2. Write the equation based on the given information.
- The sum of squares of the consecutive integers is 85, so we have the equation x^2 + (x + 1)^2 = 85.
3. Expand and simplify the equation.
- x^2 + (x + 1)^2 = 85 becomes x^2 + x^2 + 2x + 1 = 85.
- Combining like terms gives us 2x^2 + 2x + 1 = 85.
- Rearranging the equation gives us 2x^2 + 2x - 84 = 0.
4. Solve the quadratic equation by factoring or using the quadratic formula.
- This equation cannot be easily factored, so we can use the quadratic formula: x = (-b ± √(b^2 - 4ac))/(2a).
- In this case, a = 2, b = 2, and c = -84.
- Plugging these values into the quadratic formula yields x = (-2 ± √(2^2 - 4(2)(-84)))/(2(2)).
- Simplifying further gives x = (-2 ± √(4 + 672))/4.

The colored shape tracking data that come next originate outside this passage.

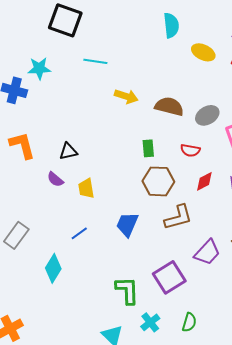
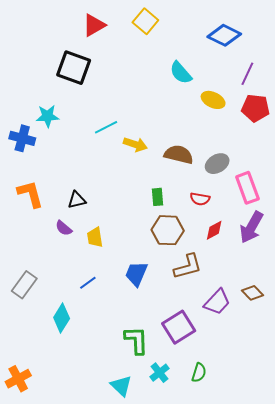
cyan semicircle: (171, 25) -> (181, 73), turned 145
cyan line: (95, 61) -> (106, 127), moved, turned -35

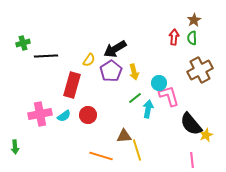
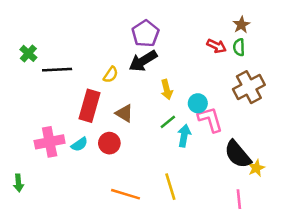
red arrow: (174, 37) -> (216, 46), turned 112
green cross: (23, 43) -> (28, 53), turned -32
purple pentagon: (111, 71) -> (145, 34), moved
brown triangle: (124, 136) -> (124, 113), moved, turned 35

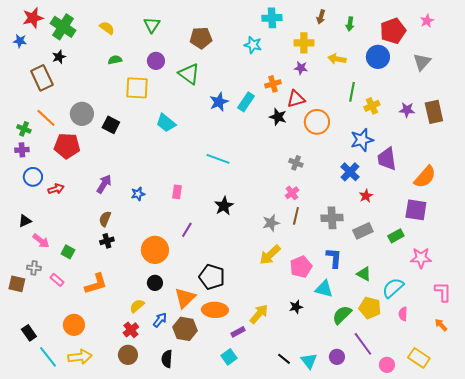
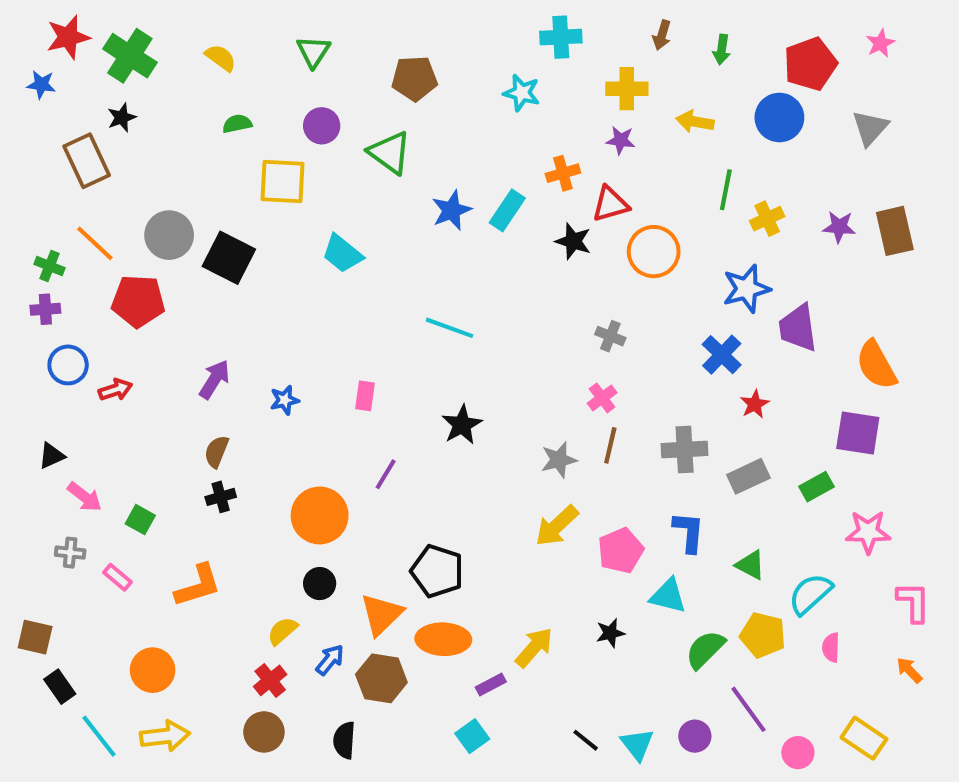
black square: (111, 125) -> (229, 258), size x1.4
orange semicircle: (425, 177) -> (876, 365), turned 110
brown square: (17, 284) -> (35, 637), moved

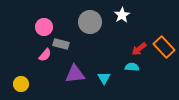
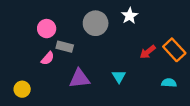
cyan semicircle: (132, 67) -> (169, 83), moved
cyan triangle: (104, 78) -> (119, 76), moved

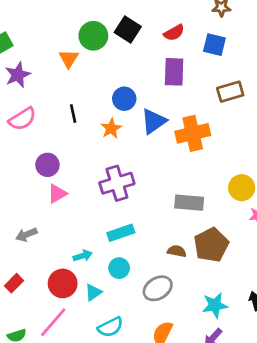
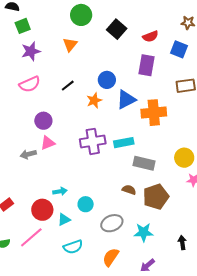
green circle: (93, 36) -> (81, 15), moved
black line: (73, 114) -> (68, 86), turned 56
cyan rectangle: (121, 233) -> (124, 143), moved
gray arrow: (26, 235) -> (28, 154), moved
brown semicircle: (177, 251) -> (129, 190), moved
cyan star: (215, 305) -> (144, 232), moved

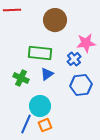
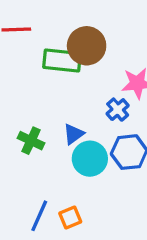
green rectangle: (40, 53) -> (62, 60), moved
cyan circle: (40, 106) -> (90, 159), moved

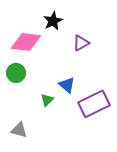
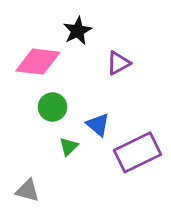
green circle: (16, 73) -> (53, 107), moved

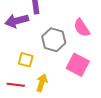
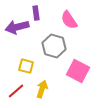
pink semicircle: (82, 28) -> (69, 20), moved
red line: (16, 85) -> (16, 91), turned -48

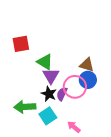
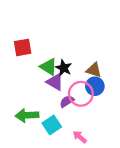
purple triangle: (51, 76) -> (55, 82), turned -30
black star: (49, 94) -> (64, 68), moved
purple semicircle: (62, 94) -> (67, 101), turned 32

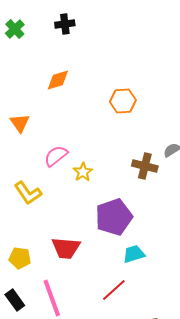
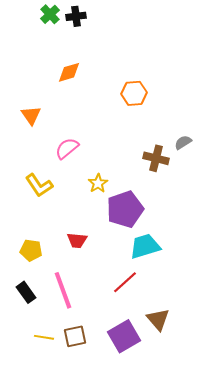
green cross: (15, 29) -> (50, 14), moved
yellow star: (83, 172) -> (98, 183), moved
red trapezoid: (66, 248) -> (77, 240), size x0.7
cyan trapezoid: (134, 254) -> (145, 246), size x1.4

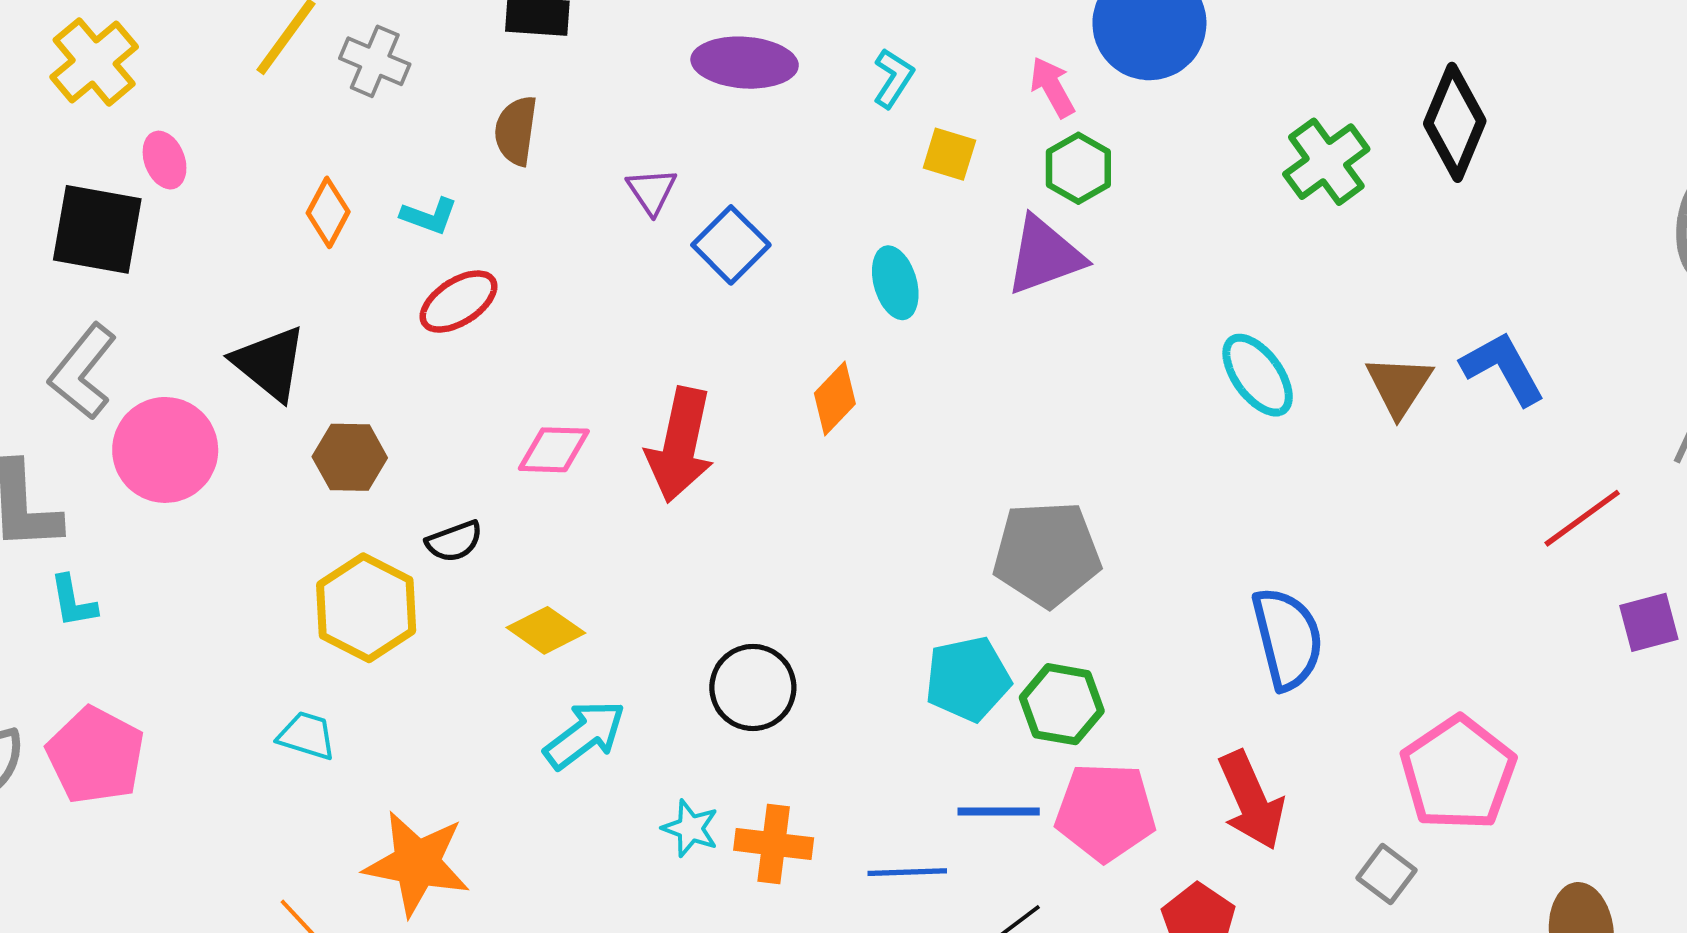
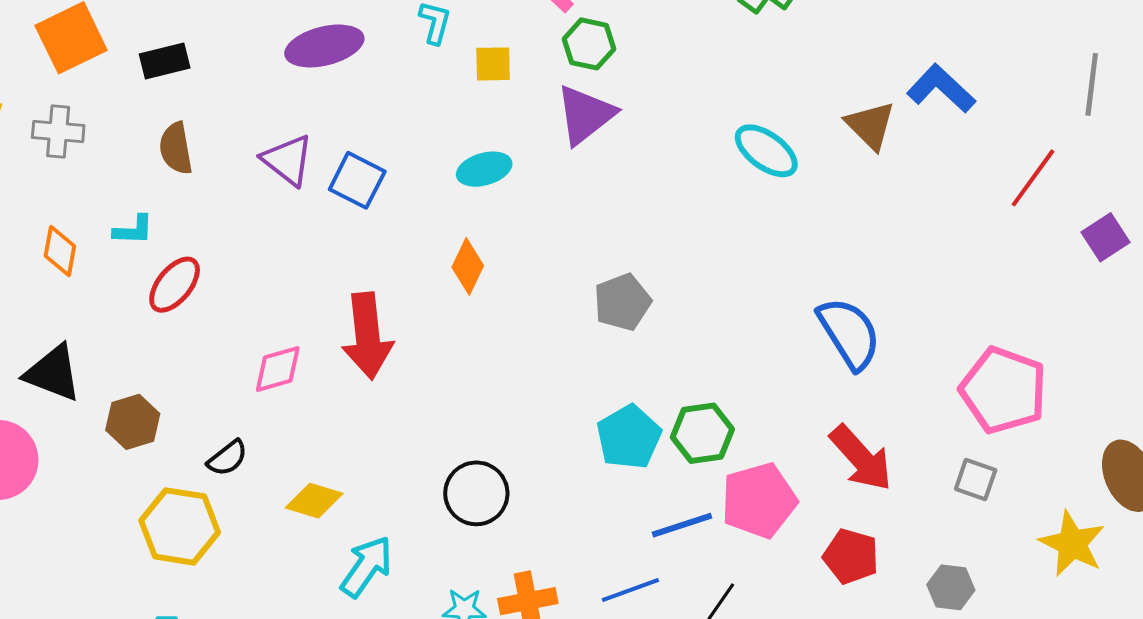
purple triangle: (652, 191) -> (288, 160), size x1.4
cyan ellipse: (895, 283) -> (484, 169), turned -72
gray pentagon: (1047, 554) -> (622, 302), moved, size x0.7

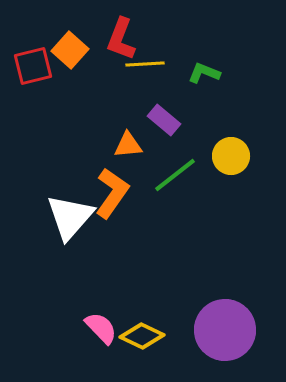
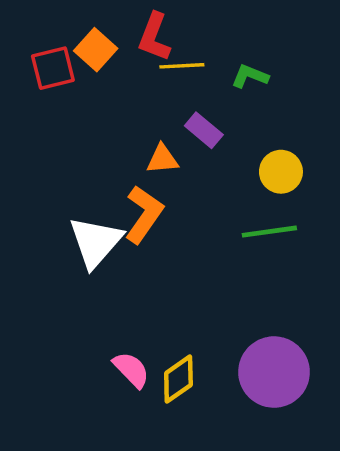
green line: (175, 175) -> (269, 232), moved, turned 30
yellow diamond: (142, 336) -> (178, 379), turned -60

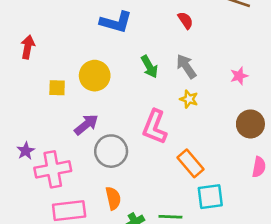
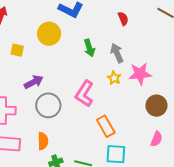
yellow circle: (95, 76) -> (49, 34), moved
pink star: (239, 76) -> (140, 74), moved, size x1.6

- The discriminant, 4 + 672, is equal to 676, which is a perfect square.
- Taking the square root of the discriminant gives ±26, so the solutions are x = (-2 + 26)/4 and x = (-2 - 26)/4.
5. Simplify the solutions.
- x = (24)/4 simplifies to x = 6.
- x = (-28)/4 simplifies to x = -7.
Therefore, the two consecutive positive integers whose sum of squares is 85 are 6 and 7.